So lets go with the pretty blonde, because, book sales!
Thus on Sunday, I engaged Ronson about Justine Sacco. He was a tad defensive.
Also and in a twinkling, Ronson opted for radio silence. My radar? Twitching right along.
Now I can’t know for sure since the normally effusively chatty Ronson suddenly turned more quiet than a boat load of corporate American, off-shore accounts; but could it be Ronson, aiming for fast sales – decided to paint the lanky blonde woman whose Tweet history revealed her nature, because she was a more telegenic (Read: worthy) tragic figure, than the black, Adria Richards, whose life was threatened after her, “I’ve had enough moment.”
I mean ultimately, it is about book, sales.
Never-the-less, Ronson’s choices made my radar twitch as Adria didn’t deserve any of the nasty stuff that happened to her.
And then Adria Richards checked in
Adria Richards – it seems was now having trouble from Ronson.
Currently, it seems Adria has had more luck with fact-checkers than with Ronson himself. That certainly fit my very brief radar twitching exchanges with him.
So given Ronson wasn’t talking, did my own thing. I’d questioned Justine’s financial history. (I was wrong, Sacco’s father isn’t a billionaire. But he is pretty comfortable.)
Still, Adria Richards has said she pointed out numerous factual errors she had tried very hard to get Jon Ronson to correct. That is bothersome. (Apparently they had met at the airport for an hour or so. Not sure how often Ronson was in touch or met with Sacco.)
Then I discovered a review. Or a pre-review which could suggest Adria might be painted in a bad light with the guy who made the crude joke who was fired, in a better one.
“Imagine cracking a joke that you know that some folks might consider off color to a buddy sitting next to you at a conference presentation — then having the woman in front of you turn around, snap your picture, smile at you — and tweet about how offensive your comments were to women, already a minority and arguably struggling to find a way to feel comfortable in Silicon Valley’s “bro culture“. That’s “D***legate” and it’s one of the case studies that Ronson looks at to explore how the Internet has transformed public shaming from one form of potentially violent public pillorying and whipping to a non-violent but far longer lasting and even more damaging variant.”
(Separate from the reviewer being acutely unaware of men posting pictures of the women they kill on Facebook is happening; I began to get the sense Ronson might portray the guy Richards referenced in her “I had enough” moment tweet, as sympathetic, and Richards, not so much.)
Also found this “review.”
“At first I was a little turned off by the author because he was getting people to talk to him and then using quotes from them that they asked him not to or encouraging them to do something that he thought might not be a good idea.”
Now for the scary part. The reviewer added,
“After a while, I forgot about that and was just absorbed.”

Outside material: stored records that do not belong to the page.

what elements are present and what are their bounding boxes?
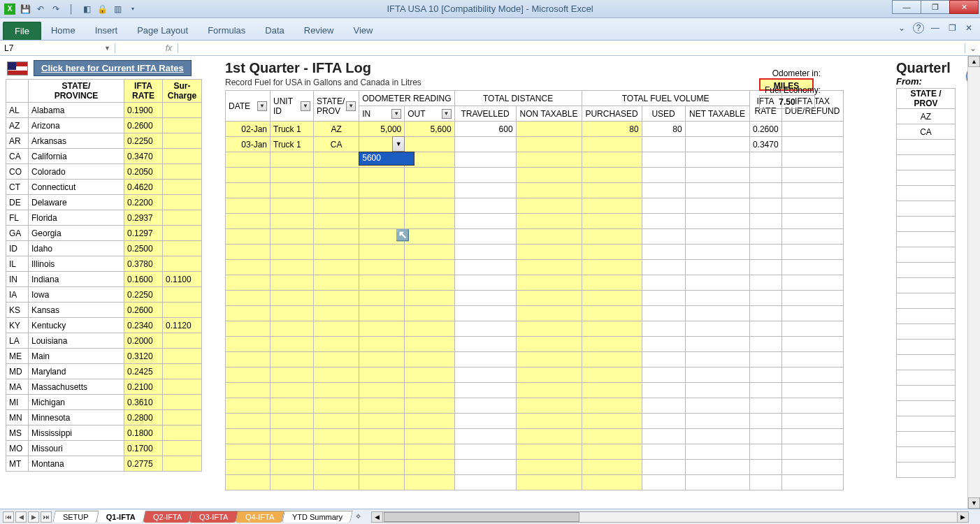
- log-prov-cell[interactable]: [314, 429, 359, 444]
- log-row[interactable]: [226, 291, 844, 306]
- ribbon-minimize-icon[interactable]: ⌄: [896, 22, 907, 34]
- tab-nav-next-icon[interactable]: ▶: [28, 511, 39, 523]
- log-unit-cell[interactable]: [271, 337, 314, 352]
- log-unit-cell[interactable]: [271, 444, 314, 460]
- scroll-down-icon[interactable]: ▼: [968, 497, 980, 509]
- log-prov-cell[interactable]: CA: [314, 137, 359, 152]
- log-prov-cell[interactable]: [314, 260, 359, 275]
- log-unit-cell[interactable]: [271, 152, 314, 168]
- sheet-tab-q2[interactable]: Q2-IFTA: [143, 511, 192, 523]
- log-unit-cell[interactable]: [271, 475, 314, 490]
- log-out-cell[interactable]: [405, 137, 454, 152]
- log-date-cell[interactable]: [226, 306, 271, 321]
- log-in-cell[interactable]: [359, 398, 405, 414]
- log-date-cell[interactable]: [226, 444, 271, 460]
- log-row[interactable]: 03-JanTruck 1CA▼56000.3470: [226, 137, 844, 152]
- log-nontax-cell[interactable]: [516, 245, 582, 260]
- tab-data[interactable]: Data: [255, 21, 294, 40]
- log-unit-cell[interactable]: [271, 275, 314, 291]
- log-date-cell[interactable]: [226, 214, 271, 229]
- save-icon[interactable]: 💾: [20, 3, 31, 15]
- log-purchased-cell[interactable]: [582, 444, 642, 460]
- maximize-button[interactable]: ❐: [921, 0, 950, 14]
- log-nontax-cell[interactable]: [516, 414, 582, 429]
- log-nontax-cell[interactable]: [516, 152, 582, 168]
- tab-view[interactable]: View: [343, 21, 382, 40]
- log-purchased-cell[interactable]: [582, 475, 642, 490]
- log-out-cell[interactable]: 5,600: [405, 122, 454, 137]
- log-date-cell[interactable]: [226, 291, 271, 306]
- log-purchased-cell[interactable]: 80: [582, 122, 642, 137]
- log-prov-cell[interactable]: [314, 475, 359, 490]
- log-out-cell[interactable]: [405, 429, 454, 444]
- log-unit-cell[interactable]: [271, 260, 314, 275]
- log-purchased-cell[interactable]: [582, 183, 642, 198]
- log-purchased-cell[interactable]: [582, 414, 642, 429]
- log-row[interactable]: [226, 183, 844, 198]
- log-row[interactable]: [226, 168, 844, 183]
- log-out-cell[interactable]: [405, 260, 454, 275]
- sheet-tab-q1[interactable]: Q1-IFTA: [96, 510, 146, 523]
- log-unit-cell[interactable]: [271, 245, 314, 260]
- log-in-cell[interactable]: [359, 183, 405, 198]
- log-in-cell[interactable]: [359, 229, 405, 245]
- log-prov-cell[interactable]: [314, 460, 359, 475]
- log-prov-cell[interactable]: [314, 214, 359, 229]
- qat-custom-3-icon[interactable]: ▥: [112, 3, 123, 15]
- filter-in-icon[interactable]: ▼: [391, 109, 401, 119]
- log-out-cell[interactable]: [405, 352, 454, 367]
- log-row[interactable]: 02-JanTruck 1AZ5,0005,60060080800.2600: [226, 122, 844, 137]
- log-prov-cell[interactable]: [314, 352, 359, 367]
- log-purchased-cell[interactable]: [582, 260, 642, 275]
- log-row[interactable]: [226, 306, 844, 321]
- log-purchased-cell[interactable]: [582, 137, 642, 152]
- log-unit-cell[interactable]: [271, 367, 314, 383]
- log-unit-cell[interactable]: [271, 321, 314, 337]
- log-purchased-cell[interactable]: [582, 152, 642, 168]
- log-prov-cell[interactable]: [314, 321, 359, 337]
- log-in-cell[interactable]: [359, 429, 405, 444]
- log-out-cell[interactable]: [405, 321, 454, 337]
- filter-prov-icon[interactable]: ▼: [346, 101, 356, 111]
- log-row[interactable]: [226, 383, 844, 398]
- log-unit-cell[interactable]: [271, 168, 314, 183]
- log-row[interactable]: [226, 367, 844, 383]
- log-unit-cell[interactable]: Truck 1: [271, 122, 314, 137]
- log-in-cell[interactable]: [359, 444, 405, 460]
- window-close-icon[interactable]: ✕: [963, 22, 974, 34]
- log-out-cell[interactable]: [405, 168, 454, 183]
- qat-custom-2-icon[interactable]: 🔒: [96, 3, 108, 15]
- log-purchased-cell[interactable]: [582, 306, 642, 321]
- filter-date-icon[interactable]: ▼: [257, 101, 267, 111]
- log-out-cell[interactable]: [405, 367, 454, 383]
- name-box[interactable]: L7 ▼: [0, 43, 115, 53]
- log-out-cell[interactable]: [405, 275, 454, 291]
- log-prov-cell[interactable]: [314, 183, 359, 198]
- log-out-cell[interactable]: [405, 337, 454, 352]
- tab-nav-first-icon[interactable]: ⏮: [3, 511, 14, 523]
- log-purchased-cell[interactable]: [582, 321, 642, 337]
- log-nontax-cell[interactable]: [516, 321, 582, 337]
- horizontal-scrollbar[interactable]: ◀ ▶: [371, 511, 969, 523]
- tab-page-layout[interactable]: Page Layout: [127, 21, 198, 40]
- log-unit-cell[interactable]: [271, 460, 314, 475]
- log-nontax-cell[interactable]: [516, 275, 582, 291]
- log-date-cell[interactable]: [226, 475, 271, 490]
- log-prov-cell[interactable]: [314, 383, 359, 398]
- formula-bar-expand-icon[interactable]: ⌄: [965, 43, 980, 53]
- log-nontax-cell[interactable]: [516, 398, 582, 414]
- log-in-cell[interactable]: [359, 168, 405, 183]
- log-nontax-cell[interactable]: [516, 122, 582, 137]
- log-date-cell[interactable]: [226, 414, 271, 429]
- log-row[interactable]: [226, 444, 844, 460]
- log-unit-cell[interactable]: [271, 429, 314, 444]
- log-date-cell[interactable]: [226, 183, 271, 198]
- log-purchased-cell[interactable]: [582, 245, 642, 260]
- log-row[interactable]: [226, 321, 844, 337]
- log-date-cell[interactable]: [226, 275, 271, 291]
- log-in-cell[interactable]: [359, 275, 405, 291]
- redo-icon[interactable]: ↷: [50, 3, 62, 15]
- filter-unit-icon[interactable]: ▼: [301, 101, 310, 111]
- log-row[interactable]: [226, 260, 844, 275]
- tab-nav-last-icon[interactable]: ⏭: [41, 511, 52, 523]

So it might turn out that Justine, the pretty lanky blonde blonde fits Ronson’s narrative better than Adria Richards, the pretty, tech savvy black woman. A self-made woman, who has been relentlessly inaccurately portrayed as the bad guy after her personal, “I’ve had enough” moment.
The take-away for me is, not good. And one more, scary, thing.
The people featured in Ronson’s previous book weren’t too happy. Oddly enough, that one I could understand.
Ronson’s previous book
“The Psychopath Test: A Journey Through the Madness Industry” is Ronson’s fifth book, published in 2011. In it, he explores the nature of psychopathic behavior, learning how to apply the Hare Psychopathy Checklist, and investigating its reliability. He interviews people in facilities for the criminally insane as well as potential psychopaths in corporate boardrooms.The book has been rejected by The Society for the Scientific Study of Psychopathy and by Robert D. Hare, creator of the “Hare Psychopathy Checklist.” Hare described the book as “frivolous, shallow, and professionally disconcerting.”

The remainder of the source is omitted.